We recently pulled out an old gas insert and pulled off the brick mantle as part of a remodelling project.  I am in the process of building and framing out a new linear design unit and have a question about venting.  The old fireplace vented directly up the chimney and had a cool air draw coming in underneath it.  When I bought the new unit the seller recommended venting out directly through the back of the chimney, so that is the plan.

My question is this.  The drawings recommend building a wood frame on the exit wall for the outside vent to mount in.  I would assume this is what needs to be done when venting through a traditional wall that has wood studs.  As I am venting directly out the back wall of the chimney it is solid brick.  Can I just cut out a round hole which is big enough for the pipe to pass through and leave it at that?

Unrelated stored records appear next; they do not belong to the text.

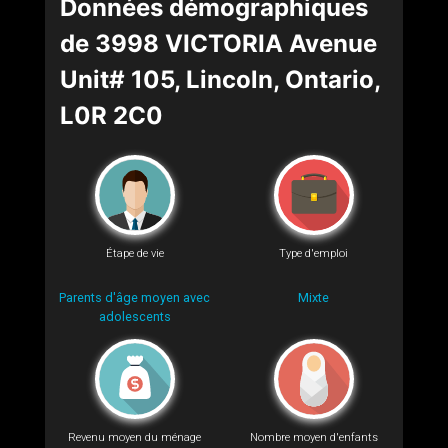
Données démographiques
de 3998 VICTORIA Avenue
Unit# 105, Lincoln, Ontario,
L0R 2C0
Étape de vie
Type d'emploi
Parents d'âge moyen avec
Mixte
adolescents
Revenu moyen du ménage
Nombre moyen d'enfants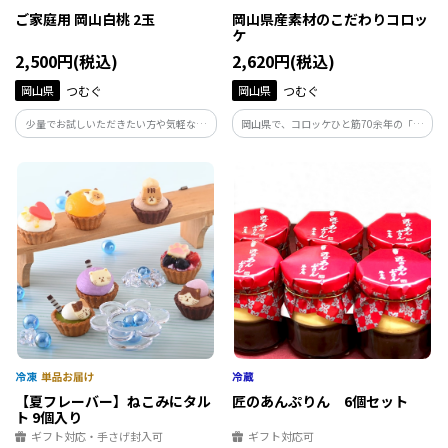
ご家庭用 岡山白桃 2玉
岡山県産素材のこだわりコロッ
ケ
2,500円(税込)
2,620円(税込)
岡山県
つむぐ
岡山県
つむぐ
少量でお試しいただきたい方や気軽な手
岡山県で、コロッケひと筋70余年の「心
土産などにおすすめな、岡山白桃の２玉
光食品」がつくる、岡山県産野菜や牛肉
セットです。【お届け時期：7月上旬～9
を使用したこだわりのコロッケです。地元
月上旬】※お届けまで2週間前後かかる場
で愛され続けているコロッケを、季節ご
合がございますので、ご了承ください。
とのセットでお届けします。
【夏フレーバー】ねこみにタル
匠のあんぷりん 6個セット
ト 9個入り
ギフト対応・手さげ封入可
ギフト対応可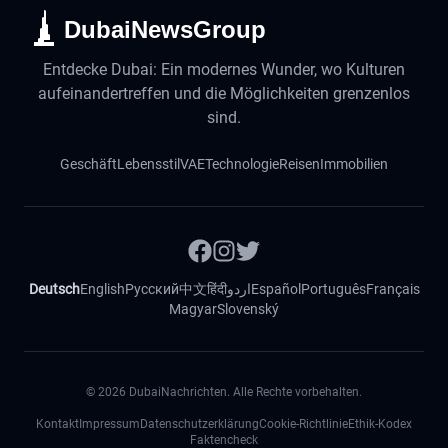
DubaiNewsGroup
Entdecke Dubai: Ein modernes Wunder, wo Kulturen
aufeinandertreffen und die Möglichkeiten grenzenlos
sind.
Geschäft
Lebensstil
VAE
Technologie
Reisen
Immobilien
Deutsch
English
Русский
中文
हिंदी
اردو
Español
Português
Français
Magyar
Slovenský
©
2026
DubaiNachrichten. Alle Rechte vorbehalten.
Kontakt
Impressum
Datenschutzerklärung
Cookie-Richtlinie
Ethik-Kodex
Faktencheck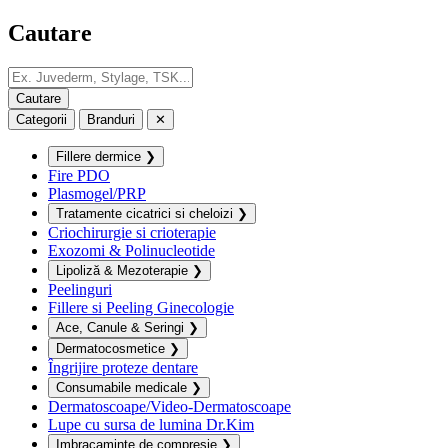
Cautare
Categorii
Branduri
✕
Fillere dermice
❯
Fire PDO
Plasmogel/PRP
Tratamente cicatrici si cheloizi
❯
Criochirurgie si crioterapie
Exozomi & Polinucleotide
Lipoliză & Mezoterapie
❯
Peelinguri
Fillere si Peeling Ginecologie
Ace, Canule & Seringi
❯
Dermatocosmetice
❯
Îngrijire proteze dentare
Consumabile medicale
❯
Dermatoscoape/Video-Dermatoscoape
Lupe cu sursa de lumina Dr.Kim
Imbracaminte de compresie
❯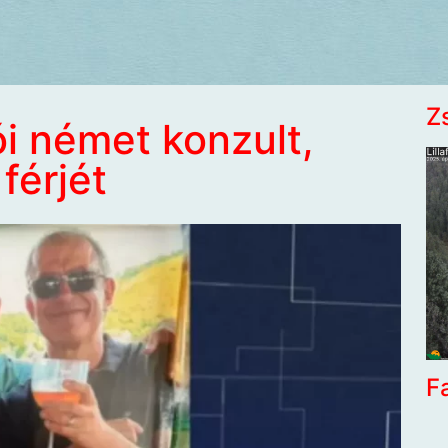
Z
ói német konzult,
férjét
F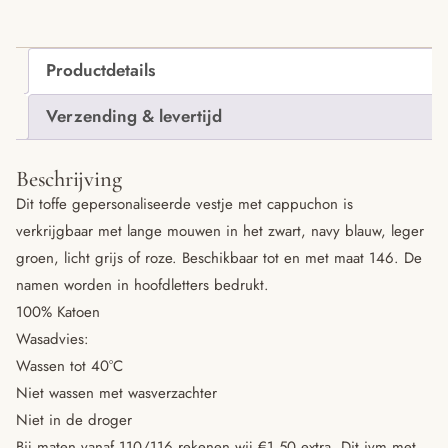
Productdetails
Verzending & levertijd
Beschrijving
Dit toffe gepersonaliseerde vestje met cappuchon is
verkrijgbaar met lange mouwen in het zwart, navy blauw, leger
groen, licht grijs of roze. Beschikbaar tot en met maat 146. De
namen worden in hoofdletters bedrukt.
100% Katoen
Wasadvies:
Wassen tot 40°C
Niet wassen met wasverzachter
Niet in de droger
Bij maten vanaf 110/116 rekenen wij €1,50 extra. Dit ivm met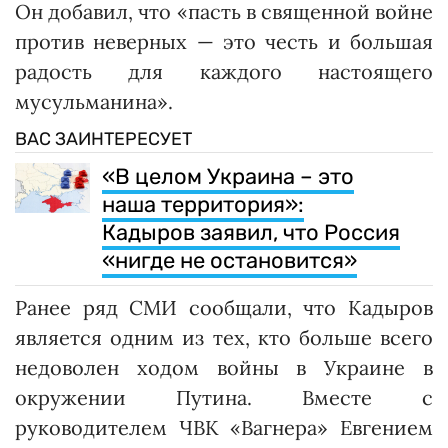
Он добавил, что «пасть в священной войне
против неверных — это честь и большая
радость для каждого настоящего
мусульманина».
ВАС ЗАИНТЕРЕСУЕТ
«В целом Украина – это
наша территория»:
Кадыров заявил, что Россия
«нигде не остановится»
Ранее ряд СМИ сообщали, что Кадыров
является одним из тех, кто больше всего
недоволен ходом войны в Украине в
окружении Путина. Вместе с
руководителем ЧВК «Вагнера» Евгением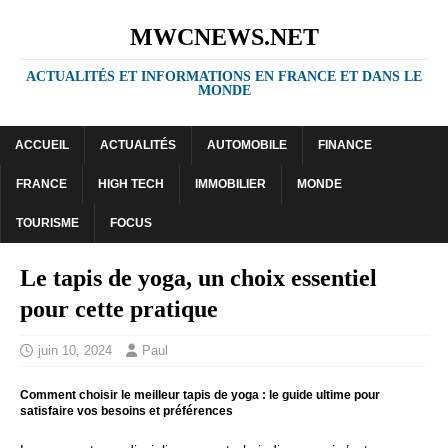
MWCNEWS.NET
ACTUALITÉS ET INFORMATIONS EN FRANCE ET DANS LE
MONDE
ACCUEIL
ACTUALITÉS
AUTOMOBILE
FINANCE
FRANCE
HIGH TECH
IMMOBILIER
MONDE
TOURISME
FOCUS
Le tapis de yoga, un choix essentiel
pour cette pratique
juin 10, 2024
Paul
Comment choisir le meilleur tapis de yoga : le guide ultime pour
satisfaire vos besoins et préférences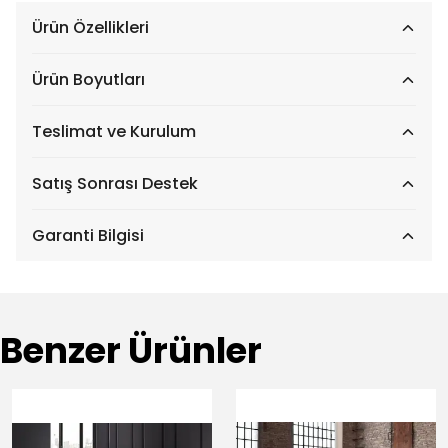
Ürün Özellikleri
Ürün Boyutları
Teslimat ve Kurulum
Satış Sonrası Destek
Garanti Bilgisi
Benzer Ürünler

I'm a newbie to this and would appreciate your input.  I can also take some pictures if it would explain things better.  Thanks in advance...


----------



## DAKSY (Mar 23, 2014)

Yes, you can go thru the brick without using a thimble, but with the thimble in place, you can seal any gaps in the hole around it with hydraulic cement.
The finished install will look better with the thimble, as well. If you ever have to remove anything to do work on or replace something, the thimble has a
slip section that allows for easy disassembly. You may have to struggle to disengage the venting if you simply seal around the vent pipe.


----------



## ruggles531 (Mar 24, 2014)

Thanks for the information.  It's interesting because the guy who sold me the fireplace also sold me a flex hose with the external termination plate already attached.  The box is labelled SFKIT36S (it's a Lennox fireplace).  It doesn't seem to have a thimble which attaches to both sides of the wall.  I'll have to take a look and see what options I have.


----------



## ruggles531 (Mar 27, 2014)

I have another question in relation to this install.  We removed the old steel firebox from the chimney and found they had packed pink insulation between the steel firebox and the brick of the chimney.  As the new fireplace is quite a bit wider than the old one it won't fit all the way into the chimney area and juts out about 10 inches.  I therefore have a 10" gap between the back of the new gas fireplace and the back wall of the brick chimney.  I am planning on capping the chimney and sealing it off from the bottom (as I will vent the new fireplace out the back wall of the chimney.

What options do I have for insulating this area?  Would this be a good application for spray foam insulation?  Does it need to be fire rated?


----------



## DAKSY (Mar 27, 2014)

It shouldn't need to be fire rated. Not sure on the composition of the spray foam, but unfaced fibreglass is commonly used to insulate DV co-linear venting & the exhaust side on that system gets as hot as almost anywhere else in the firebox. If you could frame, insulate & sheetrock a false wall back there, you'd be good to go...


----------



## ruggles531 (Mar 27, 2014)

Thanks again!  I was thinking of framing out the space and putting regular old insulation back there.  Thanks for confirming this would be a good approach.


----------